Currently I am working on a mono-repository using lerna and its feature of hoisting dependencies (quoting from https://github.com/lerna/lerna/blob/master/doc/hoist.md):

When an overall project is divided into more than one NPM package, this organizational improvement generally comes with a cost: the various packages often have many duplicate dependencies in their package.json files, and as a result hundreds or thousands of duplicated files in various node_modules directories. By making it easier to manage a project comprised of many NPM packages, Lerna can inadvertently exacerbate this problem.

Fortunately, Lerna also offers a feature to improve the situation - Lerna can reduce the time and space requirements for numerous copies of packages in development and build environments, by "hoisting" dependencies up to the topmost, Lerna-project-level node_modules directory instead.

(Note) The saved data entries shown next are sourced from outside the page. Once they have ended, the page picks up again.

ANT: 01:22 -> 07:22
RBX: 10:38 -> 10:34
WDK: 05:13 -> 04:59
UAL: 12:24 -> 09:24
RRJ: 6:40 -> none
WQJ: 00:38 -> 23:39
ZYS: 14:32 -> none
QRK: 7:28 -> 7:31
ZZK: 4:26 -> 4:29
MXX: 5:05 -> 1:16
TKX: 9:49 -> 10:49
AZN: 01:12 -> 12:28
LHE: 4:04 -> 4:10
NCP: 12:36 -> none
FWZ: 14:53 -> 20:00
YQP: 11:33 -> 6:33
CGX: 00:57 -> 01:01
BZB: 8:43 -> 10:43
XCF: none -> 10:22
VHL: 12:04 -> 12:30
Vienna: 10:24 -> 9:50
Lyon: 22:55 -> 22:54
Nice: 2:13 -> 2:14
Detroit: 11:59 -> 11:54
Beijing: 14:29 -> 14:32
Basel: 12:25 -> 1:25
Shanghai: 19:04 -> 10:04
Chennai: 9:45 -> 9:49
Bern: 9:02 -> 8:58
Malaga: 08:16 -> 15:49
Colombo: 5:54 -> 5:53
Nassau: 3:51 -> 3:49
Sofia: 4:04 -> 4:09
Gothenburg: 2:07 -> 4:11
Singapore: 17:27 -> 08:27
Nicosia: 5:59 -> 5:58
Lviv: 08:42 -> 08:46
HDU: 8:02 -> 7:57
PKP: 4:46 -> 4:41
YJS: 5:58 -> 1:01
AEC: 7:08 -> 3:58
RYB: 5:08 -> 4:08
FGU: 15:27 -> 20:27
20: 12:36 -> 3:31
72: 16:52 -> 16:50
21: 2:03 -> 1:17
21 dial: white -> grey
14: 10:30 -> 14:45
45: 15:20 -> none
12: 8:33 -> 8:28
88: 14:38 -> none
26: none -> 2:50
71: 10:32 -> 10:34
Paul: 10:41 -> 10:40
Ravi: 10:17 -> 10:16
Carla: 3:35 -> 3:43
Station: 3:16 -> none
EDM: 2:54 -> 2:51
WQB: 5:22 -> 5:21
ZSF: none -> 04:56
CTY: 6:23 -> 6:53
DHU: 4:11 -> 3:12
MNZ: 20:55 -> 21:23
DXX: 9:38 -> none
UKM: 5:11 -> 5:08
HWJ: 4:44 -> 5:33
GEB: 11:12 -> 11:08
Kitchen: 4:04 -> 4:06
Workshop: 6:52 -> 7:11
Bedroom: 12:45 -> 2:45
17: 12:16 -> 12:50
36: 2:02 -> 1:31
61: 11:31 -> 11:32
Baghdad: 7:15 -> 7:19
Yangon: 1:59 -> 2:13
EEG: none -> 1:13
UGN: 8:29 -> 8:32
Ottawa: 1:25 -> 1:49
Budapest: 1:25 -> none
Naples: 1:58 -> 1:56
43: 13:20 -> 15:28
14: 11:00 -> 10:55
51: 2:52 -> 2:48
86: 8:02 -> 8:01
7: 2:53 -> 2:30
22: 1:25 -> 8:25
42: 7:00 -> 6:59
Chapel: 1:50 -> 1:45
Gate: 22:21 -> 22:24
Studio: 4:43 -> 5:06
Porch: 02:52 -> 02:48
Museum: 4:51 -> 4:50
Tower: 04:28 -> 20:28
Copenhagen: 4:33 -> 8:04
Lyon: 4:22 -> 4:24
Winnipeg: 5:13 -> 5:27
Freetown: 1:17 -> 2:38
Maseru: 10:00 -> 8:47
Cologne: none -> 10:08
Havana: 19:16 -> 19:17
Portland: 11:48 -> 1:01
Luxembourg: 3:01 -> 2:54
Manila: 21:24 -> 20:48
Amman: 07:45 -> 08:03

As per my understanding, licensee.js is using the read-package-tree library (by which it will look at the node_modules folder structure only) from npm to understand which dependencies to check and basically - in combination with the previous described behaviour - in my case is checking also the licenses of transitive dependencies.

This in principles can be good but it should be configurable from my point of view with a flag/option (depth?) and the process should also relay not only on the node_modules structure but also - probably - on the lockfiles (both npm-shrinkwrap and package-lock) where the details about a dependency are more precise.

Am I wrong?

[ljharb]

A lerna monorepo will have a node_modules folder at the root with everything, but also one in each subpackage with everything that package has. Transitive deps should be checked; so I’m a bit unclear on your issue - if you run licensee in the root it’d check the entire repo, as it should, and if you run it directly inside a subpackage it should check that entire subpackage.

Are you seeing something different?

[marmaak]

If you hoist the dependencies it is not like this in our case because we are using the monorepo approach to force developer of each package to use the same libraries and the same version of them. If lerna discover multiple packages using the same libraries with the same versions of them it will hoist the dependencies. Also some transitive dependencies will be installed in a hoisted way if they are required by multiple libraries, at least this is what I see in our case.

However we don't want to check if the libraries used by Angular for instance, have a proper license or not, but if this library is hoisted for some reason, I cannot use the parent to understand if it is required by one of my packages or by a 3rd party lib in order to check only the first case.

Is it more clear my situation now?

[ljharb]

Why wouldn’t you want to check those? You have potential legal liability there, too - that angular chose to use them doesn’t inoculate you.